#### Dataset content

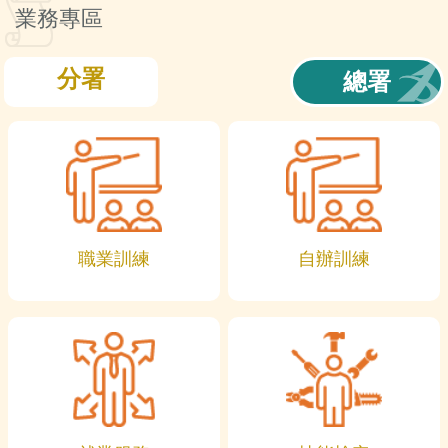
訊
業務專區
分署
總署
職業訓練
自辦訓練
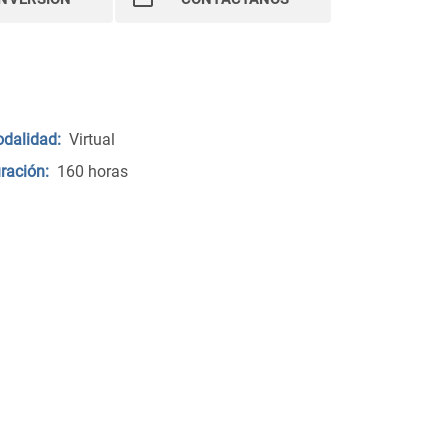
dalidad:
Virtual
ración:
160 horas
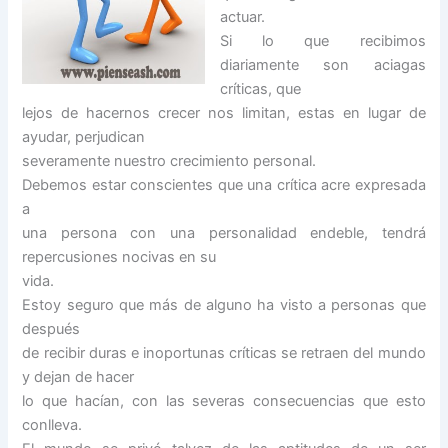
actuar.
Si lo que recibimos
diariamente son aciagas
críticas, que
lejos de hacernos crecer nos limitan, estas en lugar de
ayudar, perjudican
severamente nuestro crecimiento personal.
Debemos estar conscientes que una crítica acre expresada
a
una persona con una personalidad endeble, tendrá
repercusiones nocivas en su
vida.
Estoy seguro que más de alguno ha visto a personas que
después
de recibir duras e inoportunas críticas se retraen del mundo
y dejan de hacer
lo que hacían, con las severas consecuencias que esto
conlleva.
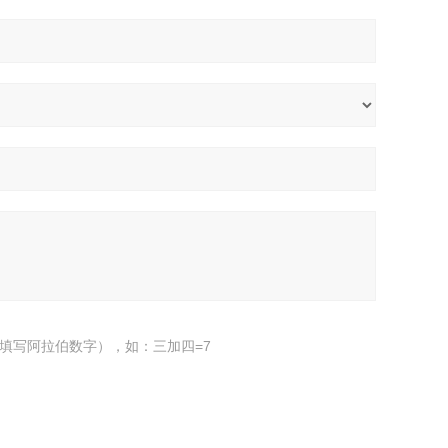
填写阿拉伯数字），如：三加四=7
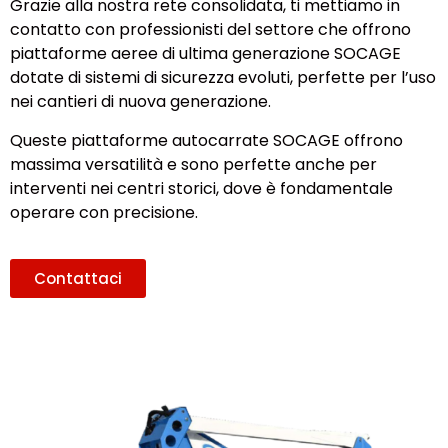
Grazie alla nostra rete consolidata, ti mettiamo in
contatto con professionisti del settore che offrono
piattaforme aeree di ultima generazione SOCAGE
dotate di sistemi di sicurezza evoluti, perfette per l’uso
nei cantieri di nuova generazione.
Queste piattaforme autocarrate SOCAGE offrono
massima versatilità e sono perfette anche per
interventi nei centri storici, dove è fondamentale
operare con precisione.
Contattaci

########

**What to work on**
Exact copy, no pictures. Write out the lines in the entries above, starting with the line with "diariamente son aciagas" and going on through the line with "massima versatilità e sono perfette anche per", keeping both.

**Written answer**
diariamente son aciagas
críticas, que
lejos de hacernos crecer nos limitan, estas en lugar de
ayudar, perjudican
severamente nuestro crecimiento personal.
Debemos estar conscientes que una crítica acre expresada
a
una persona con una personalidad endeble, tendrá
repercusiones nocivas en su
vida.
Estoy seguro que más de alguno ha visto a personas que
después
de recibir duras e inoportunas críticas se retraen del mundo
y dejan de hacer
lo que hacían, con las severas consecuencias que esto
conlleva.
填写阿拉伯数字），如：三加四=7
Grazie alla nostra rete consolidata, ti mettiamo in
contatto con professionisti del settore che offrono
piattaforme aeree di ultima generazione SOCAGE
dotate di sistemi di sicurezza evoluti, perfette per l’uso
nei cantieri di nuova generazione.
Queste piattaforme autocarrate SOCAGE offrono
massima versatilità e sono perfette anche per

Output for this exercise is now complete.